- **What to work on**: Repeat exactly the lines below that lie between the line with "1000 मिलीग्राम लेने" and the line with "एक बार, एमएसएम", counting both of those lines as part of the answer.

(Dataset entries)
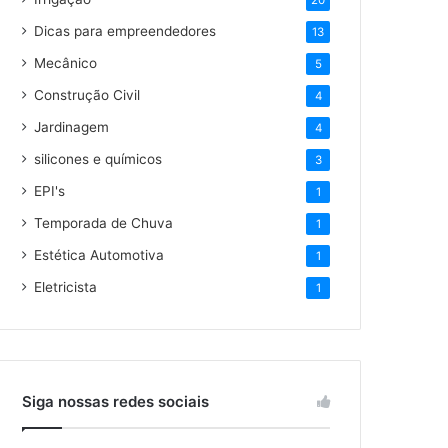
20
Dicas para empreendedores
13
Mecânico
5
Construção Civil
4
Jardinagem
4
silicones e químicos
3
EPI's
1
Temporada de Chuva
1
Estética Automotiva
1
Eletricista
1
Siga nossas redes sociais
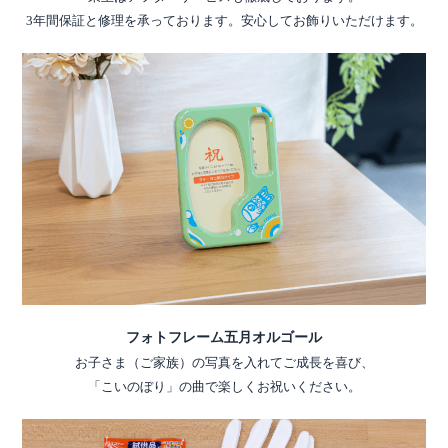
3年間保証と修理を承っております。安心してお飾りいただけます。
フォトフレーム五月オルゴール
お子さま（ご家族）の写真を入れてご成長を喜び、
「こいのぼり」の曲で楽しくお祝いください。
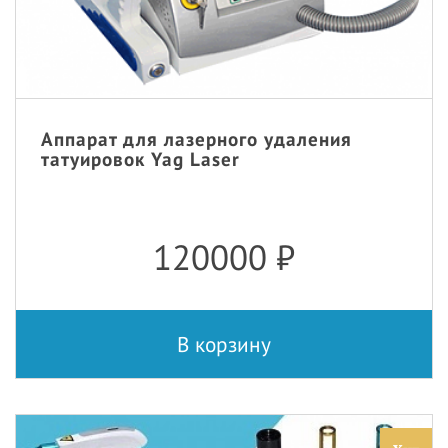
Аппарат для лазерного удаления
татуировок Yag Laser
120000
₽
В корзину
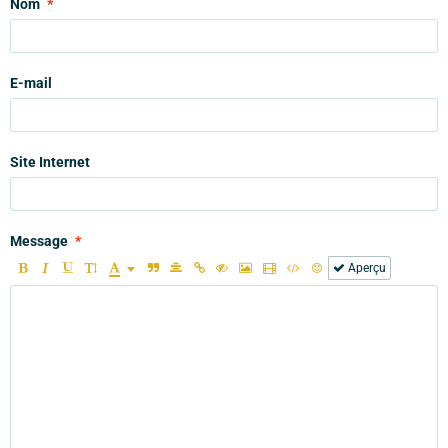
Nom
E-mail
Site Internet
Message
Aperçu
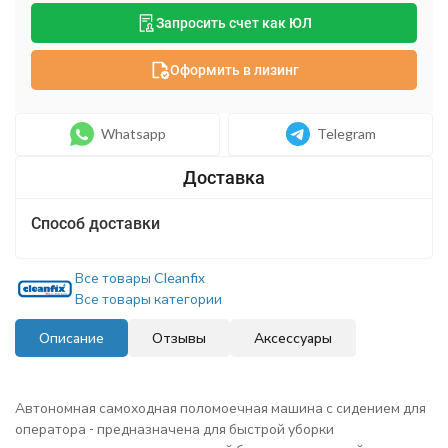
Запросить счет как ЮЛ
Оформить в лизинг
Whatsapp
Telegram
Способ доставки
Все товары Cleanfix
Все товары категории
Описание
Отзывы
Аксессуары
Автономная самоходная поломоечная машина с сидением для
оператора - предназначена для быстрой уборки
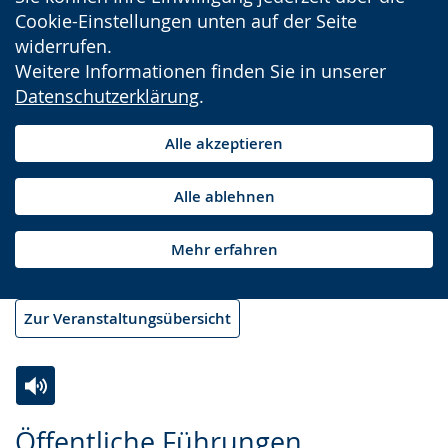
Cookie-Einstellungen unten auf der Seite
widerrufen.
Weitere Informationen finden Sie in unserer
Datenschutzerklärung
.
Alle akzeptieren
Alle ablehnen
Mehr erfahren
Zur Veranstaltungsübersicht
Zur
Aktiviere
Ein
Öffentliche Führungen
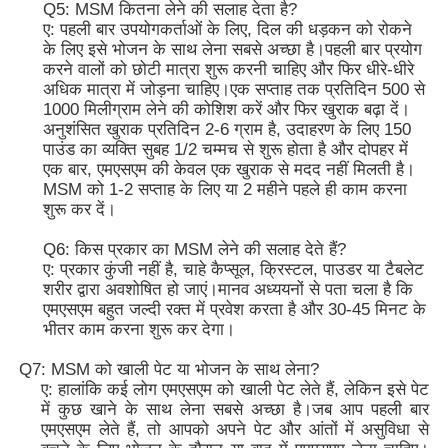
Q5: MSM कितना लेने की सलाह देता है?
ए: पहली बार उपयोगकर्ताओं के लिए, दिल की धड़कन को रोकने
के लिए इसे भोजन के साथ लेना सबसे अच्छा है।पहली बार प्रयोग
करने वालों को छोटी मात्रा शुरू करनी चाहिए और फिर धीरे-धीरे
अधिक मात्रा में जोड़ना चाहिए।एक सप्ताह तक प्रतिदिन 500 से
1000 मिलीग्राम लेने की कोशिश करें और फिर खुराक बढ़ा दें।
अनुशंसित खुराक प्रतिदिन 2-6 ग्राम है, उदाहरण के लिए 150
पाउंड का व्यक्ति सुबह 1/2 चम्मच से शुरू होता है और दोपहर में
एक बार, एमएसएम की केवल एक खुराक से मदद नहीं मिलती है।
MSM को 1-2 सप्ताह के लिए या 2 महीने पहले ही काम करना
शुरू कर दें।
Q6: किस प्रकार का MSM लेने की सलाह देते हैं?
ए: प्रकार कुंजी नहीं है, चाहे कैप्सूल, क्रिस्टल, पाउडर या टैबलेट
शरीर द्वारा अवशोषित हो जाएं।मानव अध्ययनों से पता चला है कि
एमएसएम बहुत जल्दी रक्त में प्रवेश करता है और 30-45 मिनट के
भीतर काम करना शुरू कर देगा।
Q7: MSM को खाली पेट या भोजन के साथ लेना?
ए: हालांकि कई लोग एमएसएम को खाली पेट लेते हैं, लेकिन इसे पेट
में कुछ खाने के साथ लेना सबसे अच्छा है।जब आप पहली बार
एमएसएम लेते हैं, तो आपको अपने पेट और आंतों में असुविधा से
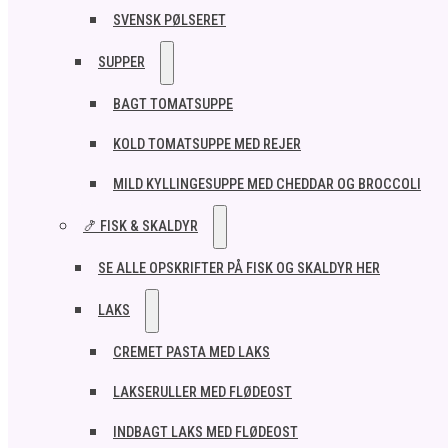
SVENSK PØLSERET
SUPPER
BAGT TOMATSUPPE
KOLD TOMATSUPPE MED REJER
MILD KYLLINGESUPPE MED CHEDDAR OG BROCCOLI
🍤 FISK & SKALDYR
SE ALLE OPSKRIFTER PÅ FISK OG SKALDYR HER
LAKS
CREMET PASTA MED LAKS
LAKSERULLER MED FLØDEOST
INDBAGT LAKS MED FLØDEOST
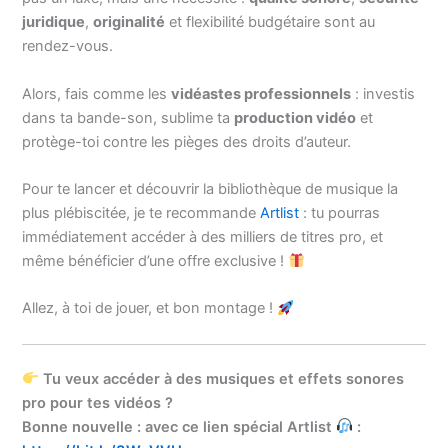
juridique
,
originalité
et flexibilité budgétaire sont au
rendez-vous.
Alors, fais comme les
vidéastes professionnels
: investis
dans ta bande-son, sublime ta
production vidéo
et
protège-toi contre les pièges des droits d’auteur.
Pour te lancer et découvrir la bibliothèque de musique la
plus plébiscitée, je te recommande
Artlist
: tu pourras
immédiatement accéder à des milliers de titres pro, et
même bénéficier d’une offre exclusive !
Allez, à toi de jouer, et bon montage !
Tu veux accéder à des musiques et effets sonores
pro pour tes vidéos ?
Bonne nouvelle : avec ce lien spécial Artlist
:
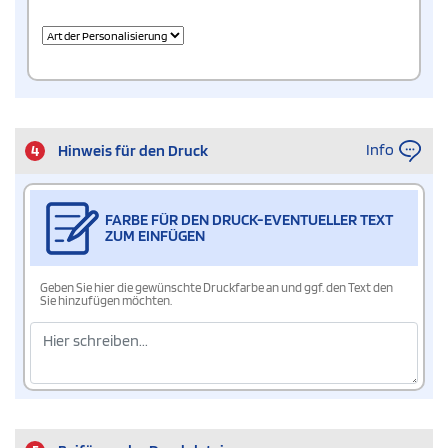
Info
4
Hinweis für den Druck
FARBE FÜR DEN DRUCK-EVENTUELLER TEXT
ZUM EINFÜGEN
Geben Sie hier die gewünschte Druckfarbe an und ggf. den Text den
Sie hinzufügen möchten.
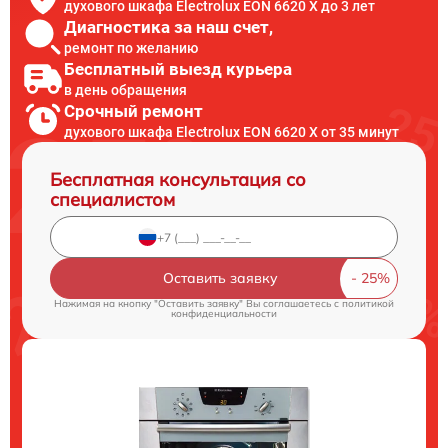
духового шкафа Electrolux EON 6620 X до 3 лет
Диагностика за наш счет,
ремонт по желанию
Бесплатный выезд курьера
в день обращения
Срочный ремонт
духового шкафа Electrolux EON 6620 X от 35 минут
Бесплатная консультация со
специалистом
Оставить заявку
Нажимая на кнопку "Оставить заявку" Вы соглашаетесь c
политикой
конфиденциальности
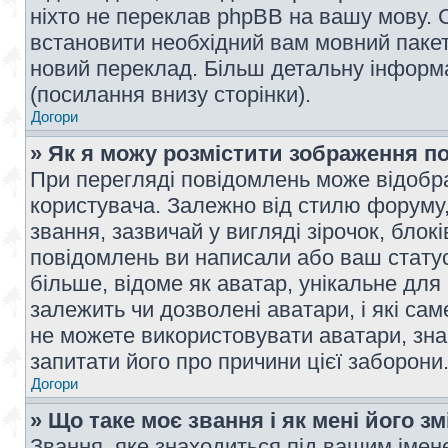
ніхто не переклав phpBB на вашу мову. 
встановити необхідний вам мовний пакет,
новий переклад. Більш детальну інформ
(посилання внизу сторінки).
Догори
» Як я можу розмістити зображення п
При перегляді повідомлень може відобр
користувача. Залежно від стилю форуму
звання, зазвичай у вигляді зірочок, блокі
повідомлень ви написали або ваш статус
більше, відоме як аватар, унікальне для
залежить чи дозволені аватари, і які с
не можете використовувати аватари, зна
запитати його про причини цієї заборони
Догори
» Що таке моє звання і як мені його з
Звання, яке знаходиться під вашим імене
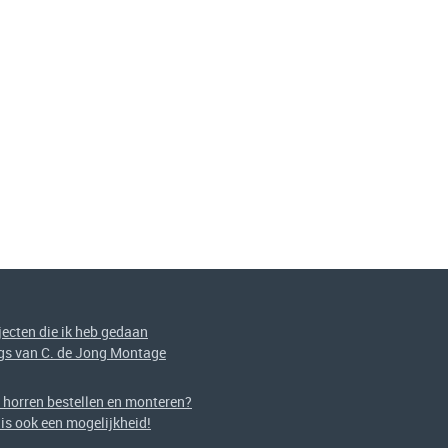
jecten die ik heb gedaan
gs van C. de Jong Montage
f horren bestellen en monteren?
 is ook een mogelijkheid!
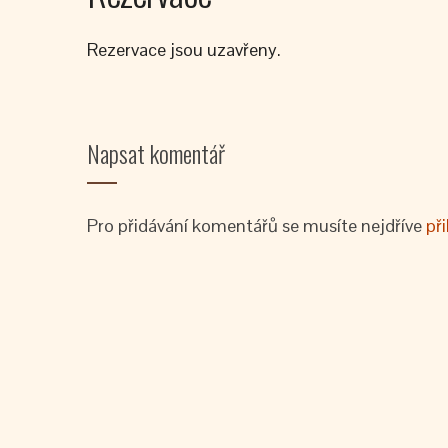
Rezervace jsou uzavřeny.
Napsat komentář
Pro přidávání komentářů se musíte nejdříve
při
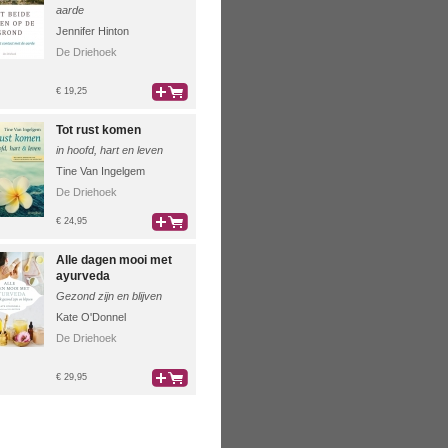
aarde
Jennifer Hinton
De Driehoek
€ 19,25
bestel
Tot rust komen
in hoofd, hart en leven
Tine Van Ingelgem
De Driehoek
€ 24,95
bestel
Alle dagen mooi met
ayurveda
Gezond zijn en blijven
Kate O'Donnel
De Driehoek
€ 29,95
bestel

- **Written solution**:
1000 मिलीग्राम लेने की कोशिश करें और फिर खुराक बढ़ा दें।
अनुशंसित खुराक प्रतिदिन 2-6 ग्राम है, उदाहरण के लिए 150
पाउंड का व्यक्ति सुबह 1/2 चम्मच से शुरू होता है और दोपहर में
एक बार, एमएसएम की केवल एक खुराक से मदद नहीं मिलती है।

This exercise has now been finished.